Analytics

 

Data analytics are key to the future.

In Cambridge – where we are located – barely a day goes by without the local newspaper carrying an article on data analytics whether applied to housing, health, public transport, education, social care or similar.

Analytics

The difference to what we see these days is not just the sheer volume of applications but, rather their sophistication.

On a local scale, real-time data analytics are being used to display bus arrival times, congestion monitoring and the availability of health resources.

These may seem like trivial applications but, for example TfL (Transport for London) runs an immense real-time analytics system to keep 25M passengers a day on the move in the face of adverse weather, multiple large scale events (such as the Olympics) and breakdowns. Similarly, for EasyJet and Ryanair: the numbers may be smaller, but the problems of keeping planes and passengers in sync across Europe and beyond are enormous!

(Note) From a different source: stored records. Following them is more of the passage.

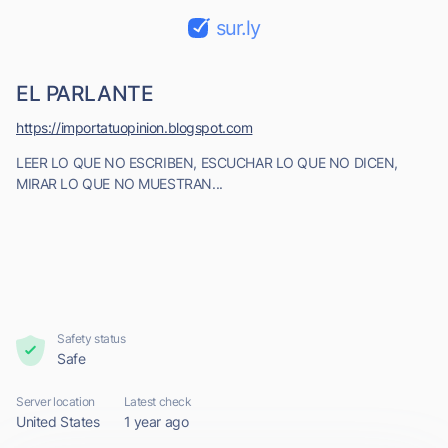
sur.ly
EL PARLANTE
https://importatuopinion.blogspot.com
LEER LO QUE NO ESCRIBEN, ESCUCHAR LO QUE NO DICEN,
MIRAR LO QUE NO MUESTRAN...
Safety status
Safe
Server location
Latest check
United States
1 year ago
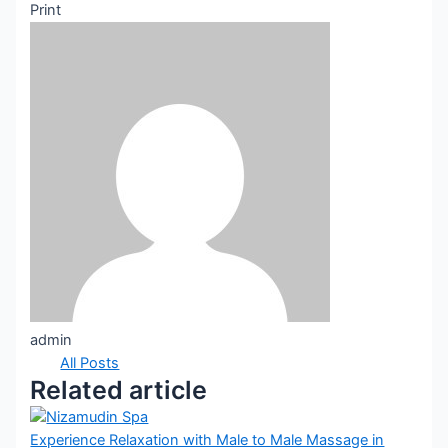
Print
admin
All Posts
Related article
Experience Relaxation with Male to Male Massage in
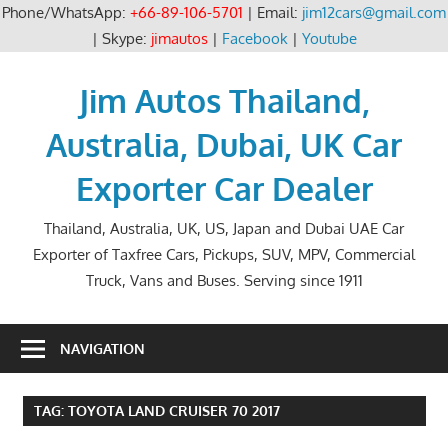
Phone/WhatsApp:
+66-89-106-5701
| Email:
jim12cars@gmail.com
| Skype:
jimautos
|
Facebook
|
Youtube
Skip
to
Jim Autos Thailand,
content
Australia, Dubai, UK Car
Exporter Car Dealer
Thailand, Australia, UK, US, Japan and Dubai UAE Car
Exporter of Taxfree Cars, Pickups, SUV, MPV, Commercial
Truck, Vans and Buses. Serving since 1911
NAVIGATION
TAG:
TOYOTA LAND CRUISER 70 2017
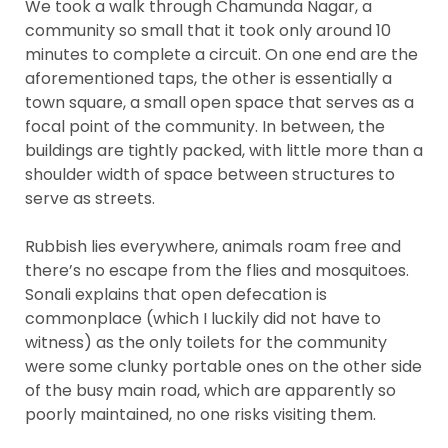
We took a walk through Chamunda Nagar, a
community so small that it took only around 10
minutes to complete a circuit. On one end are the
aforementioned taps, the other is essentially a
town square, a small open space that serves as a
focal point of the community. In between, the
buildings are tightly packed, with little more than a
shoulder width of space between structures to
serve as streets.
Rubbish lies everywhere, animals roam free and
there’s no escape from the flies and mosquitoes.
Sonali explains that open defecation is
commonplace (which I luckily did not have to
witness) as the only toilets for the community
were some clunky portable ones on the other side
of the busy main road, which are apparently so
poorly maintained, no one risks visiting them.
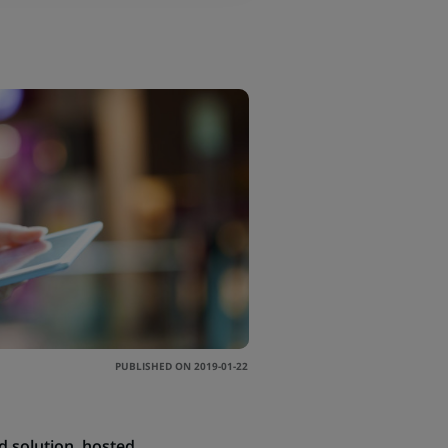
PUBLISHED ON 2019-01-22
ud solution, hosted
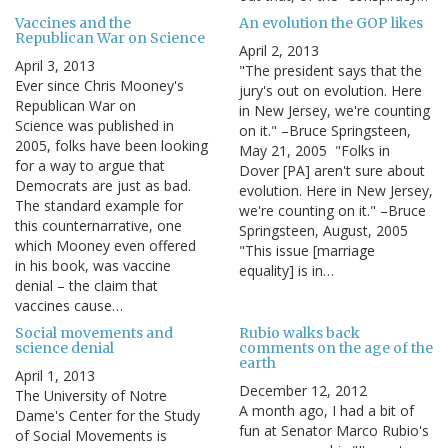
Vaccines and the
An evolution the GOP likes
Republican War on Science
April 2, 2013
April 3, 2013
"The president says that the
Ever since Chris Mooney's
jury's out on evolution. Here
Republican War on
in New Jersey, we're counting
Science was published in
on it." –Bruce Springsteen,
2005, folks have been looking
May 21, 2005 "Folks in
for a way to argue that
Dover [PA] aren't sure about
Democrats are just as bad.
evolution. Here in New Jersey,
The standard example for
we're counting on it." –Bruce
this counternarrative, one
Springsteen, August, 2005
which Mooney even offered
"This issue [marriage
in his book, was vaccine
equality] is in…
denial – the claim that
vaccines cause…
Social movements and
Rubio walks back
science denial
comments on the age of the
earth
April 1, 2013
December 12, 2012
The University of Notre
A month ago, I had a bit of
Dame's Center for the Study
fun at Senator Marco Rubio's
of Social Movements is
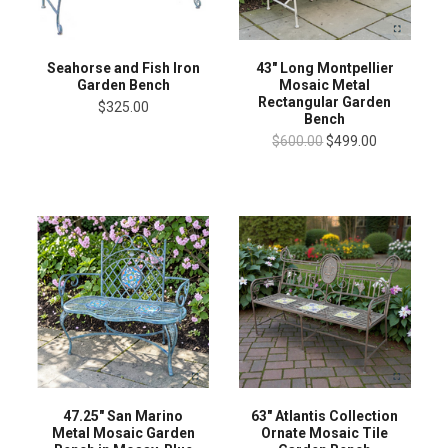
Seahorse and Fish Iron
43" Long Montpellier
Garden Bench
Mosaic Metal
Rectangular Garden
$325.00
Bench
$600.00
$499.00
47.25" San Marino
63" Atlantis Collection
Metal Mosaic Garden
Ornate Mosaic Tile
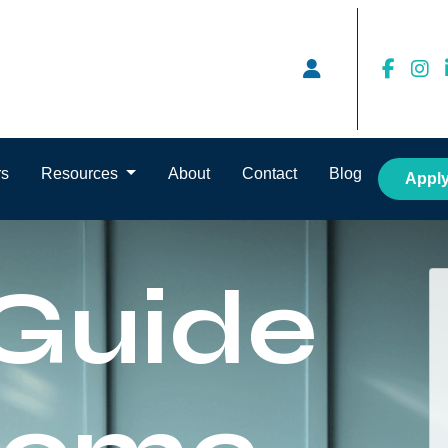
rs
Resources
About
Contact
Blog
Appl
 Guide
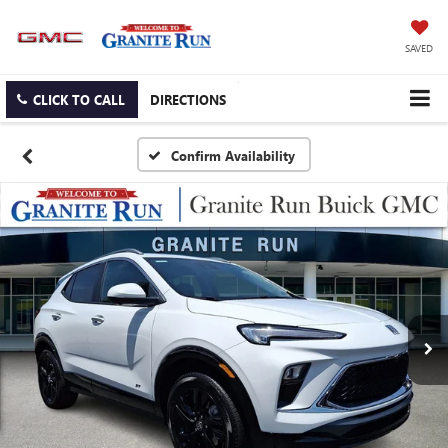
SAVED
CLICK TO CALL
DIRECTIONS
Confirm Availability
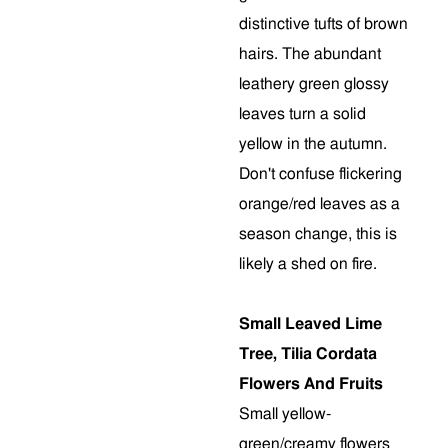
distinctive tufts of brown
hairs. The abundant
leathery green glossy
leaves turn a solid
yellow in the autumn.
Don't confuse flickering
orange/red leaves as a
season change, this is
likely a shed on fire.
Small Leaved Lime
Tree, Tilia Cordata
Flowers And Fruits
Small yellow-
green/creamy flowers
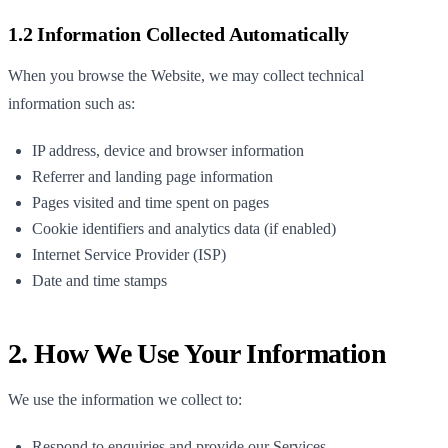
1.2 Information Collected Automatically
When you browse the Website, we may collect technical
information such as:
IP address, device and browser information
Referrer and landing page information
Pages visited and time spent on pages
Cookie identifiers and analytics data (if enabled)
Internet Service Provider (ISP)
Date and time stamps
2. How We Use Your Information
We use the information we collect to:
Respond to enquiries and provide our Services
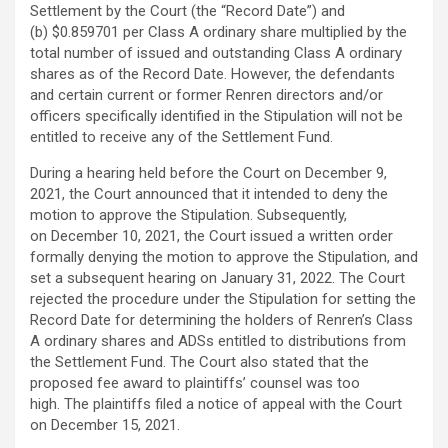
Settlement by the Court (the “Record Date”) and
(b) $0.859701 per Class A ordinary share multiplied by the
total number of issued and outstanding Class A ordinary
shares as of the Record Date. However, the defendants
and certain current or former Renren directors and/or
officers specifically identified in the Stipulation will not be
entitled to receive any of the Settlement Fund.
During a hearing held before the Court on December 9,
2021, the Court announced that it intended to deny the
motion to approve the Stipulation. Subsequently,
on December 10, 2021, the Court issued a written order
formally denying the motion to approve the Stipulation, and
set a subsequent hearing on January 31, 2022. The Court
rejected the procedure under the Stipulation for setting the
Record Date for determining the holders of Renren’s Class
A ordinary shares and ADSs entitled to distributions from
the Settlement Fund. The Court also stated that the
proposed fee award to plaintiffs’ counsel was too
high. The plaintiffs filed a notice of appeal with the Court
on December 15, 2021.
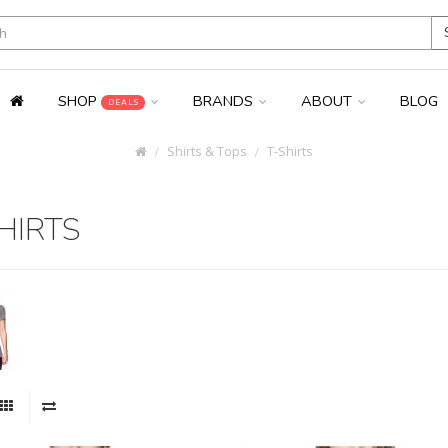
SHOP
BRANDS
ABOUT
BLOG
DEALS
Shirts & Tops
T-Shirts
HIRTS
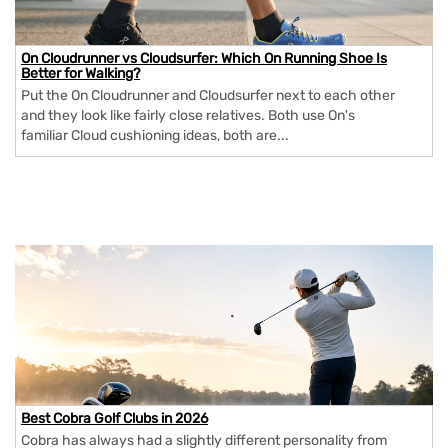
On Cloudrunner vs Cloudsurfer: Which On Running Shoe Is
Better for Walking?
Put the On Cloudrunner and Cloudsurfer next to each other
and they look like fairly close relatives. Both use On's
familiar Cloud cushioning ideas, both are...
Best Cobra Golf Clubs in 2026
Cobra has always had a slightly different personality from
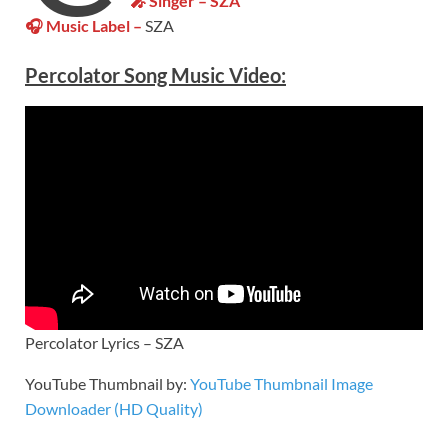
🎤 Singer – SZA
🎧 Music Label –
SZA
Percolator Song Music Video:
Percolator Lyrics – SZA
YouTube Thumbnail by:
YouTube Thumbnail Image
Downloader (HD Quality)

The message here is that we are already deeply buried in Big Data analytics – mostly without realising it. However, there are huge new application areas which are only just beginning to hit the market. These include health (the huge opportunities for predictive interventions once the data protection issues are resolved); agriculture; the environment; and, of course, the myriad of business applications from ‘recommendations engines’ (such as Amazon) to ‘digital fitting rooms’ for clothes shopping.

 

The technologies for extracting meaning from data are already in place. It is probably safe to say that:

  • The technologies (tools) for analysing well-ordered data (databases, etc.) will become democratised – they will progressively move onto the desktop and away from the specialist departments.
  • Processing and analysing unstructured data (text files, speech, images and social media feeds) is in its infancy but software tools for domain-specific applications already exist and will grow in sophistication.

 

Technology no longer presents barriers for data analytics: the real problem is to find people who have the skills to use and exploit technology which already exists, and which will become both more capable and easier to use.